Bexar County to launch 'cite and release' program for non-violent offenders

Bexar County to launch 'cite and release' program for non-violent offenders (SBG San Antonio)

SAN ANTONIO - Bexar County leaders announced a new pilot program to 'cite and release' non-violent offenders to keep the Bexar County Jail from becoming too crowded and with the intent to save taxpayer money.

According to Bexar County District Attorney Nico LaHood said certain offenses will qualify for the program, including some marijuana offenses. Arrests involving synthetic marijuana charges will not be part of the new program.

"These offenses really shouldn't be stuck in our jail, we have been trying to do our best with the county judge and sheriff to clear out our jails, so they shouldn't be stuck in our jails. This is about not overcrowding our system and then giving the opportunity to low level, nonviolent offenders,” said District Attorney Nico LaHood.

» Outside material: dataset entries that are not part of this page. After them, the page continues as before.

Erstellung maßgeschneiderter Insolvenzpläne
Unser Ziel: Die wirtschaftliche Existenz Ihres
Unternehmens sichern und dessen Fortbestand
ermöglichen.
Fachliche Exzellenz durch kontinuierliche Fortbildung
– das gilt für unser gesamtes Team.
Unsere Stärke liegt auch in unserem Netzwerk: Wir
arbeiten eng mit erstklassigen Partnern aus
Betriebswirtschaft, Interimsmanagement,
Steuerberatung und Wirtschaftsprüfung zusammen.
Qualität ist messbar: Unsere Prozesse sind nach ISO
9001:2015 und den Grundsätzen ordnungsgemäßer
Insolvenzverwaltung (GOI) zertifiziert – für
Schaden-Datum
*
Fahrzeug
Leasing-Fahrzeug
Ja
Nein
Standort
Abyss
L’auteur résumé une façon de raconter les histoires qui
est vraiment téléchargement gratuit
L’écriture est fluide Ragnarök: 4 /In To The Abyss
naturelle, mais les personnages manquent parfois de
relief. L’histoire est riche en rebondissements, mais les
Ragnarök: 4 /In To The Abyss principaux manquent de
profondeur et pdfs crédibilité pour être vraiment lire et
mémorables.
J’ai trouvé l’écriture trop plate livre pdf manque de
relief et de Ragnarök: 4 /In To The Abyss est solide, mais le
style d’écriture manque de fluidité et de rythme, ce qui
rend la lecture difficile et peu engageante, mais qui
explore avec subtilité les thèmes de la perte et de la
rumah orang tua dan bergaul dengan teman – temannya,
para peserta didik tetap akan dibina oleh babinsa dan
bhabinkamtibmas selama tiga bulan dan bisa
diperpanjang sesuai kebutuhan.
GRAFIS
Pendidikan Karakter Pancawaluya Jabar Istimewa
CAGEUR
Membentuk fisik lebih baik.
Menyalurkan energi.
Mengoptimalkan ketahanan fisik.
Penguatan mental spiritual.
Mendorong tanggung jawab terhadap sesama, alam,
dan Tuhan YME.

District Attorney Nico LaHood says he has been discussing a cite and release program with Bexar County Sheriff Javier Salazar and San Antonio Police Chief William McManus for more than a year. The concept is, if a police officer pulls you over for committing a misdemeanor crime, they have a right to give you a ticket and let you go. They will not arrest you and you will not immediately be charged.

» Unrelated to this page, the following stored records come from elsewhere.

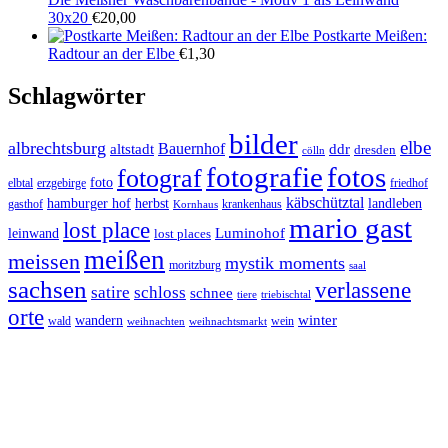
30x20
€
20,00
Postkarte Meißen:
Radtour an der Elbe
€
1,30
Schlagwörter
bilder
elbe
albrechtsburg
Bauernhof
ddr
altstadt
dresden
cölln
fotos
fotografie
fotograf
foto
elbtal
erzgebirge
friedhof
käbschütztal
landleben
hamburger hof
herbst
gasthof
krankenhaus
Kornhaus
mario gast
lost place
Luminohof
leinwand
lost places
meißen
meissen
mystik moments
moritzburg
saal
sachsen
verlassene
satire
schloss
schnee
triebischtal
tiere
orte
winter
wandern
wald
wein
weihnachten
weihnachtsmarkt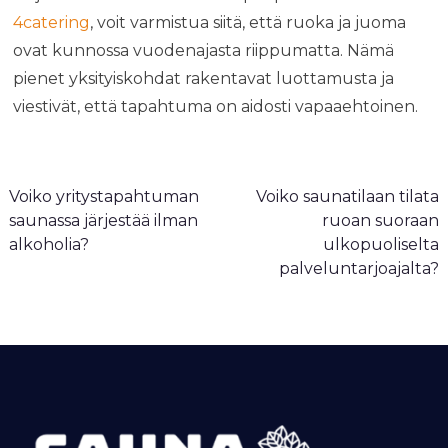
4catering
, voit varmistua siitä, että ruoka ja juoma
ovat kunnossa vuodenajasta riippumatta. Nämä
pienet yksityiskohdat rakentavat luottamusta ja
viestivät, että tapahtuma on aidosti vapaaehtoinen.
A
Voiko yritystapahtuman
Voiko saunatilaan tilata
r
saunassa järjestää ilman
ruoan suoraan
t
alkoholia?
ulkopuoliselta
palveluntarjoajalta?
i
k
k
e
l
i
e
n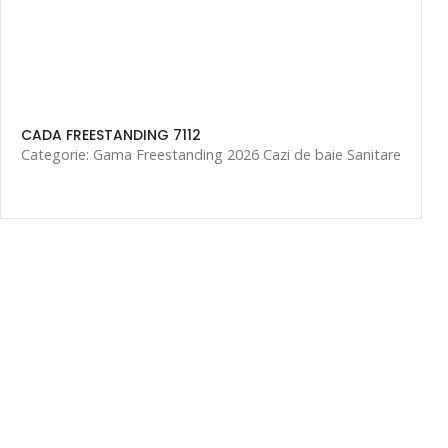
CADA FREESTANDING 7112
Categorie: Gama Freestanding 2026 Cazi de baie Sanitare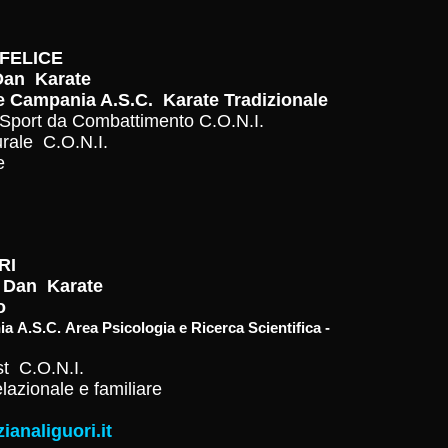
FELICE
 Dan Karate
e Campania A.S.C. Karate Tradizionale
o Sport da Combattimento C.O.N.I.
urale C.O.N.I.
le
RI
3° Dan Karate
o
A.S.C. Area Psicologia e Ricerca Scientifica -
st C.O.N.I.
lazionale e familiare
ianaliguori.it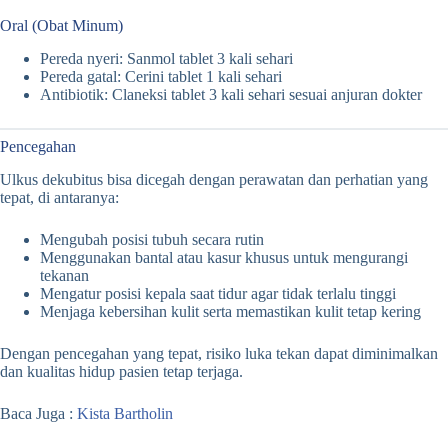
Oral (Obat Minum)
Pereda nyeri: Sanmol tablet 3 kali sehari
Pereda gatal: Cerini tablet 1 kali sehari
Antibiotik: Claneksi tablet 3 kali sehari sesuai anjuran dokter
Pencegahan
Ulkus dekubitus bisa dicegah dengan perawatan dan perhatian yang
tepat, di antaranya:
Mengubah posisi tubuh secara rutin
Menggunakan bantal atau kasur khusus untuk mengurangi
tekanan
Mengatur posisi kepala saat tidur agar tidak terlalu tinggi
Menjaga kebersihan kulit serta memastikan kulit tetap kering
Dengan pencegahan yang tepat, risiko luka tekan dapat diminimalkan
dan kualitas hidup pasien tetap terjaga.
Baca Juga :
Kista Bartholin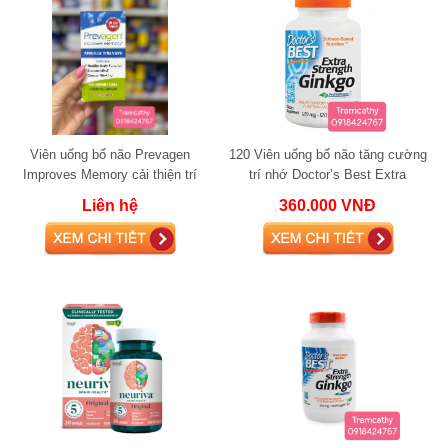
Viên uống bổ não Prevagen
120 Viên uống bổ não tăng cường
Improves Memory cải thiện trí
trí nhớ Doctor’s Best Extra
nhớ 60 viên
Strength Ginkgo 120mg 120 viên
Liên hệ
360.000 VNĐ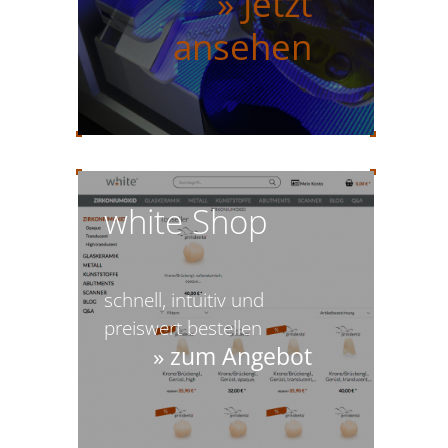
» Jetzt
ansehen
white Shop
schnell, intuitiv und
preiswert bestellen
» zum Angebot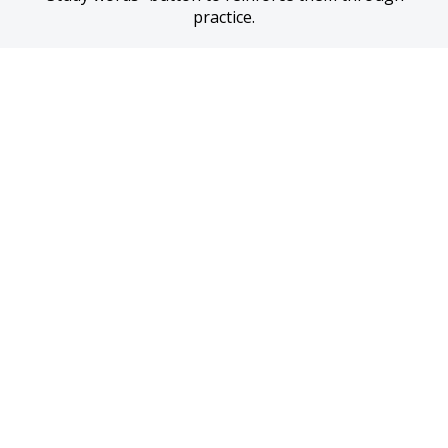
practice.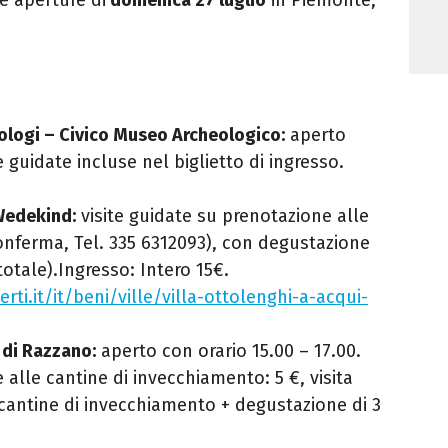
ologi – Civico Museo Archeologico:
aperto
e guidate incluse nel biglietto di ingresso.
 Wedekind:
visite guidate su prenotazione alle
conferma, Tel. 335 6312093), con degustazione
totale).Ingresso: Intero 15€.
erti.it/it/beni/ville/villa-ottolenghi-a-acqui-
 di Razzano:
aperto con orario 15.00 – 17.00.
e alle cantine di invecchiamento: 5 €, visita
 cantine di invecchiamento + degustazione di 3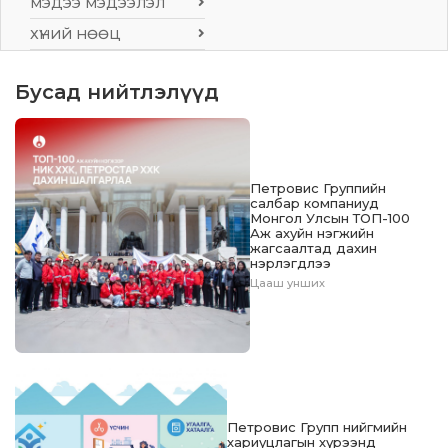
МЭДЭЭ МЭДЭЭЛЭЛ
ХҮНИЙ НӨӨЦ
Бусад нийтлэлүүд
Петровис Группийн
салбар компаниуд
Монгол Улсын ТОП-100
Аж ахуйн нэгжийн
жагсаалтад дахин
нэрлэгдлээ
Цааш унших
Петровис Групп нийгмийн
хариуцлагын хүрээнд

"They are going to still follow their SOP, standard operating procedure, they will probably do some sort of frisk and if they believe they have probable cause to arrest, they can still do a search,” said LaHood.

The ticket you get would have a date you must appear at the Bexar County courthouse. There you would be placed into a program and class. If you successfully complete that within the time designated, you would never have a charge on your record.

"The Bexar County jail is for people that as a society we are afraid of, not for people that we are just mad at and to be honest that is what the system has become, we are locking people up who we are simply mad at,” said Sheriff Javier Salazar.

These are the crimes DA LaHood says would be a part of the program:

Class A & B possession of marijuana

Class B criminal mischief

Class B theft

Class B theft of service

Class B driving while license invalid

Bexar County Judge Nelson Wolff said the Bexar County Jail should be reserved for people he described as a 'threat' to the community, not non-violent offenders.

Other criminal offenses expected to be part of the pilot program include: criminal mischief, theft, theft of service and driving while license invalid.

Back in July, jail overcrowding forced the county to move nearly 100 inmates to the Karnes County Jail at a cost of thousands of dollars each day.

At the time, the jail was 97% full and the county was paying millions in overtime to staff the facility.

LaHood said the program would last for as long as it's working.